SODA Reception
E nga mana, e nga reo, e nga iwi huri noa o Aotearoa tena koutou, tena koutou tena koutou katoa. Nga manu tioriori e huihui nei, tēnei aku mihi māhana ki a koutou. Na reira, kia ora tātou katoa. Distinguished guests from across New Zealand greetings. And ladies, I extend warm greetings to you especially. I acknowledge: Your Worship Julie Hardaker, Mayor of Hamilton; Dr Julian Elder, Chair of SODA Inc; and Cheryl Reynolds, Chief Executive of SODA Inc—tēnā koutou katoa.
Thank you for inviting me and Janine to this SODA Inc reception, to celebrate women entrepreneurs. I will keep my comments brief - I know when entrepreneurs get together they want to get on with networking.
This year New Zealand will mark a key 120th anniversary. The event was a radical course at the time, and yet one that almost every other nation in the world has followed. In 1893 New Zealand became the first nation in the world to grant women the right to vote in national elections. And with that, New Zealand women gained the most fundamental of rights of citizenship.
Under the leadership of Kate Sheppard, later to become the first President of the National Council of Women, three petitions, each one larger than the one before, were presented to Parliament on women’s suffrage. It is amazing to think that the suffrage petition of 1893 had more than 30,000 signatures of women 21 and over.
In a time when communication and transportation were very difficult, it took real organisation to gather the signatures of about a quarter of all adult women from population of less than a million! Together men and women have continued to build Aotearoa-New Zealand.
Because of the connection with suffrage much of the focus of the contribution of women to New Zealand has been on government and politics. And with good reason too. In 2001, New Zealand was unique in the world in that all the constitutional roles – Head of State, Governor-General, Prime Minister, Leader of the Opposition, Attorney-General and Chief Justice – were filled by women.
New Zealand women have also excelled in entrepreneurship and business. Indeed, in 2001 two women held arguably the most prominent business-related positions: Chair of the New Zealand Securities Commission and Chief Executive of our largest NZX-listed company. Yet, even before women’s suffrage was won, for the earliest pioneers New Zealand was both a beautiful country and a harsh environment. The notion of “do it yourself” was born in those times and built on doing things together collectively and communally.
One of the women who was successful in those times was Mary Jane Innes. Her husband Charles, a brewer by trade, had a fatal flair for business, being bankrupted twice while running breweries. The circumstances of Charles’ death have spawned stories. It’s reputed that he died of heart failure, either in a bathtub or a beer vat!
When in 1888 Charles ran into financial trouble and was declared bankrupt, a public notice appeared in the local papers stating that “M J Innes” had taken over the management of the Te Awamutu Brewery. Mary Jane, a young mother, showed considerable business acumen, taking over the operations of the Waikato Brewery in Hamilton East as well. The Innes family acquired tenancy rights over the land and buildings and shifted to Hamilton, and eventually to this building.
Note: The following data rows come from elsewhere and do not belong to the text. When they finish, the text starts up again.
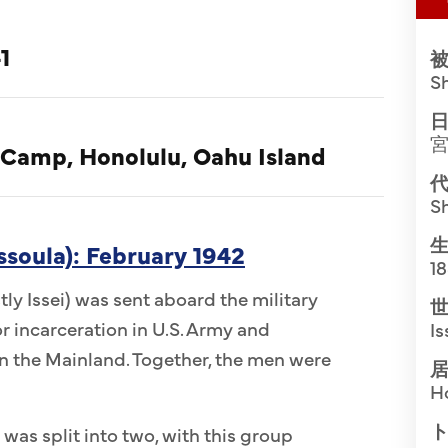
1
被
S
日
 Camp, Honolulu, Oahu Island
代
S
生
ssoula): February 1942
1
ly Issei) was sent aboard the military
世
r incarceration in U.S. Army and
Is
 the Mainland. Together, the men were
居
H
ト
 was split into two, with this group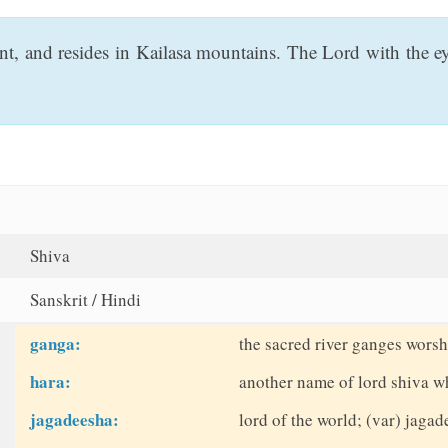
nt, and resides in Kailasa mountains. The Lord with the 
Shiva
Sanskrit / Hindi
ganga:
the sacred river ganges wors
hara:
another name of lord shiva w
jagadeesha:
lord of the world; (var) jag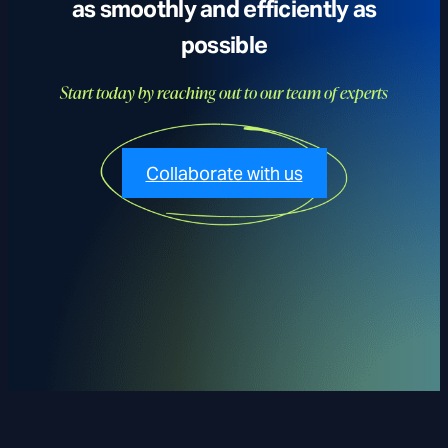
as smoothly and efficiently as
possible
Start today by reaching out to our team of experts
Collaborate with us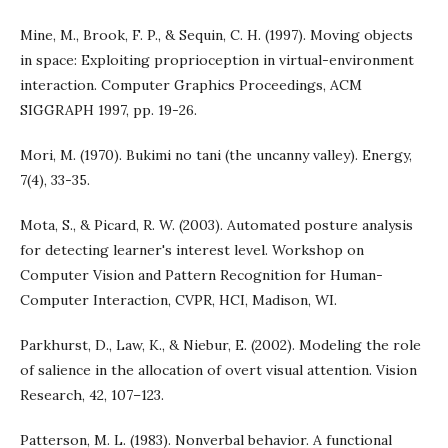
Mine, M., Brook, F. P., & Sequin, C. H. (1997). Moving objects
in space: Exploiting proprioception in virtual-environment
interaction. Computer Graphics Proceedings, ACM
SIGGRAPH 1997, pp. 19-26.
Mori, M. (1970). Bukimi no tani (the uncanny valley). Energy,
7(4), 33-35.
Mota, S., & Picard, R. W. (2003). Automated posture analysis
for detecting learner's interest level. Workshop on
Computer Vision and Pattern Recognition for Human-
Computer Interaction, CVPR, HCI, Madison, WI.
Parkhurst, D., Law, K., & Niebur, E. (2002). Modeling the role
of salience in the allocation of overt visual attention. Vision
Research, 42, 107–123.
Patterson, M. L. (1983). Nonverbal behavior. A functional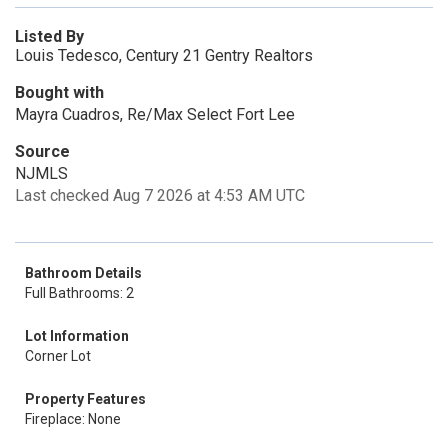
Listed By
Louis Tedesco, Century 21 Gentry Realtors
Bought with
Mayra Cuadros, Re/Max Select Fort Lee
Source
NJMLS
Last checked Aug 7 2026 at 4:53 AM UTC
Bathroom Details
Full Bathrooms: 2
Lot Information
Corner Lot
Property Features
Fireplace: None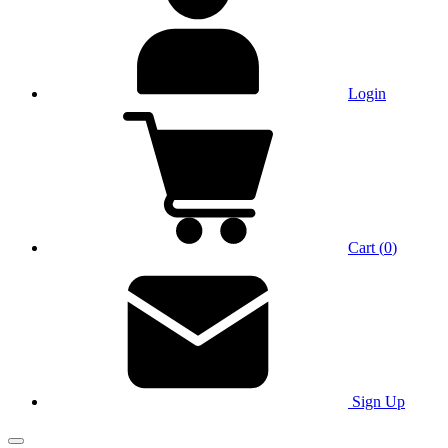
Login
Cart
(
0
)
Sign Up
Main Menu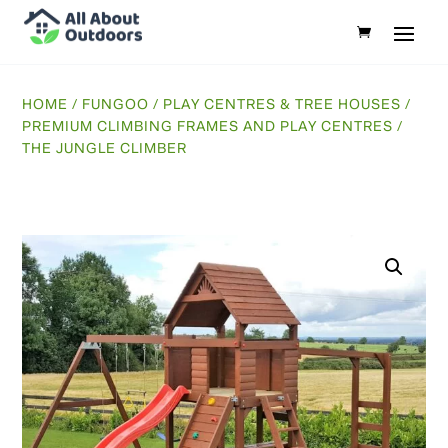
HOME
/
FUNGOO
/
PLAY CENTRES & TREE HOUSES
/
PREMIUM CLIMBING FRAMES AND PLAY CENTRES
/
THE JUNGLE CLIMBER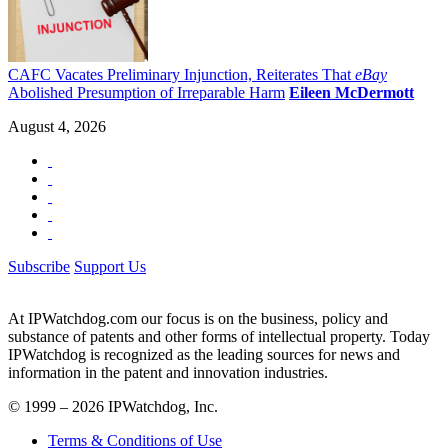
CAFC Vacates Preliminary Injunction, Reiterates That
eBay
Abolished Presumption of Irreparable Harm
Eileen McDermott
August 4, 2026
Subscribe
Support Us
At IPWatchdog.com our focus is on the business, policy and
substance of patents and other forms of intellectual property. Today
IPWatchdog is recognized as the leading sources for news and
information in the patent and innovation industries.
© 1999 – 2026 IPWatchdog, Inc.
Terms & Conditions of Use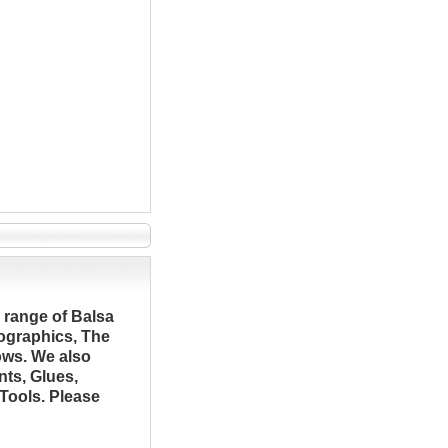
 range of Balsa
ographics, The
ows. We also
nts, Glues,
Tools. Please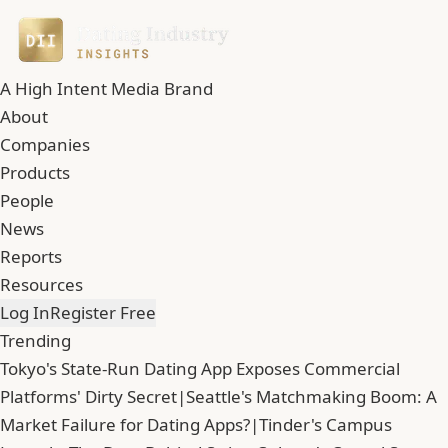
A High Intent Media Brand
About
Companies
Products
People
News
Reports
Resources
Log In
Register Free
Trending
Tokyo's State-Run Dating App Exposes Commercial
Platforms' Dirty Secret
|
Seattle's Matchmaking Boom: A
Market Failure for Dating Apps?
|
Tinder's Campus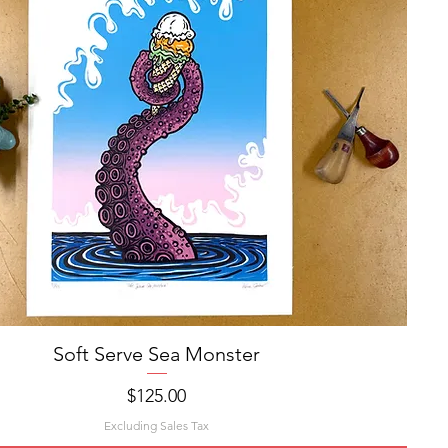
Soft Serve Sea Monster
Quick View
Price
$125.00
Excluding Sales Tax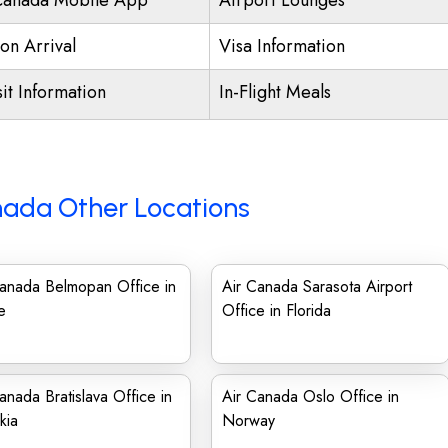
Canada Mobile App
Airport Lounges
on Arrival
Visa Information
it Information
In-Flight Meals
nada Other Locations
Canada Belmopan Office in
Air Canada Sarasota Airport
e
Office in Florida
anada Bratislava Office in
Air Canada Oslo Office in
kia
Norway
Like many of those earliest pioneers, Mary Jane Innes, was never given the recognition she rightly deserved. Seventy-two years after her death, that is all about to change. On July 31, Mary Jane Innes will be inducted into the New Zealand Business Hall of Fame alongside fellow inductees: winemaker, Sir George Fistonich; construction businessman, the late Hugh Green; agriculture leader, Sir Dryden Spring; and real estate pioneers, the late Val Barfoot and Maurice Thompson.
The days when women had to shun the limelight in business are thankfully over. The number of women who’ve been recognised at investiture ceremonies is significant and in my time as Governor-General include people such as business-woman Dame Rosanne Meo, fashion week founder Dame Pieter Stewart, WoW founder Dame Suzie Moncrieff, and publisher Dame Wendy Pye. And last night we attended a dinner to celebrate the 40th anniversary of the Huntly and Districts Business and Professional Women’s Club, which runs the successful biennial Huntly Artz and Design Festival.
The work of organisations like SODA Inc, also playing a key role in entrepreneurship and keeping, if you’ll excuse the pun, the business spirit of this community bubbling along and supporting women into business. I’m sure Mary Jane Innes would be proud to see a building that was once the focus of her business energies, now supporting the entrepreneurs of today.
I want to conclude by using a quote I used at the dinner last night. It speaks of legacy of the women who contributed so much to the world we enjoy today. While the comment was made by American Supreme Court Justice Ruth Bader Ginsburg, the second woman to sit on that Court, I think it is appropriate here as well. She once said: “I think about how much we owe to the women who went before us – legions of women, some known but many more unknown. I applaud the bravery and resilience of those who helped all of us … to be here today.”
And on that note, I want thank you again for the invitation and the hospitality shown to us. Kia ora huihui tātou katoa.